## Directions for this task:
Your answer is every line of the material below in which the string "pour" occurs.
* * * *
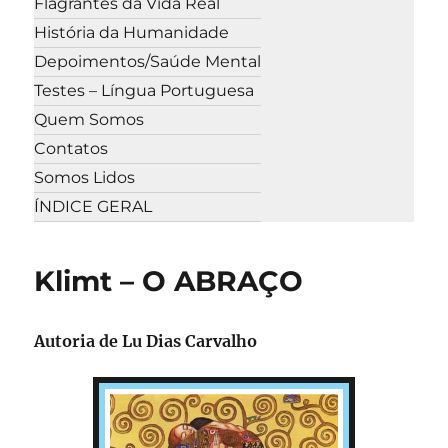
Flagrantes da Vida Real
História da Humanidade
Depoimentos/Saúde Mental
Testes – Língua Portuguesa
Quem Somos
Contatos
Somos Lidos
ÍNDICE GERAL
Klimt – O ABRAÇO
Autoria de Lu Dias Carvalho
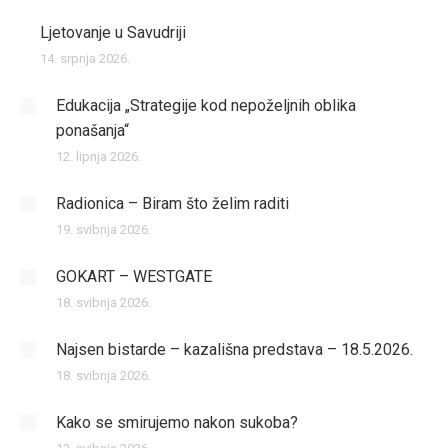
Ljetovanje u Savudriji
14. srpnja 2026.
Edukacija „Strategije kod nepoželjnih oblika
ponašanja“
12. lipnja 2026.
Radionica – Biram što želim raditi
19. svibnja 2026.
GOKART – WESTGATE
18. svibnja 2026.
Najsen bistarde – kazališna predstava – 18.5.2026.
18. svibnja 2026.
Kako se smirujemo nakon sukoba?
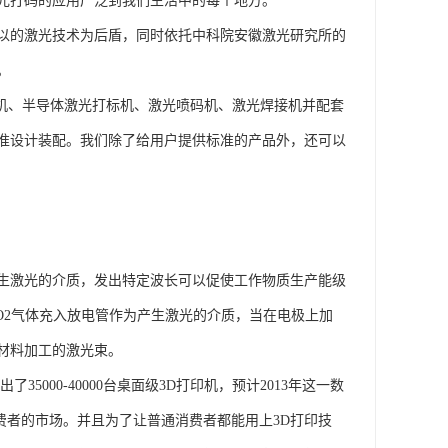
光打码的应用广泛到我们生活中的每个地方。
以的激光技术为后盾，同时依托中科院安徽激光研究所的
。
标机、半导体激光打标机、激光喷码机、激光焊接机并配套
准设计装配。我们除了给用户提供标准的产品外，还可以
为产生激光的介质，发出特定波长可以促使工作物质生产能级
O2气体充入放电管作为产生激光的介质，当在电极上加
材料加工的激光束。
t卖出了35000-40000台桌面级3D打印机，预计2013年这一数
普通消费者的市场。并且为了让普通消费者都能用上3D打印技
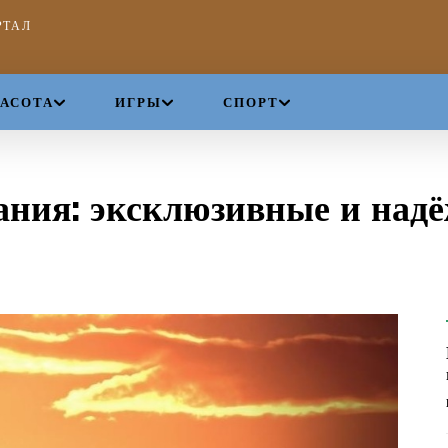
РТАЛ
РАСОТА
ИГРЫ
СПОРТ
ания: эксклюзивные и над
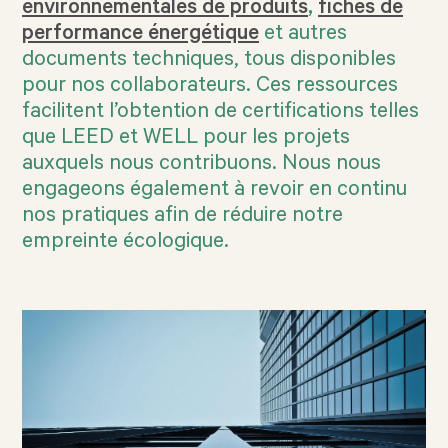
environnementales de produits
,
fiches de
performance énergétique
et autres
documents techniques, tous disponibles
pour nos collaborateurs. Ces ressources
facilitent l’obtention de certifications telles
que LEED et WELL pour les projets
auxquels nous contribuons. Nous nous
engageons également à revoir en continu
nos pratiques afin de réduire notre
empreinte écologique.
* * * *
## Answer space:
pour nos collaborateurs. Ces ressources
que LEED et WELL pour les projets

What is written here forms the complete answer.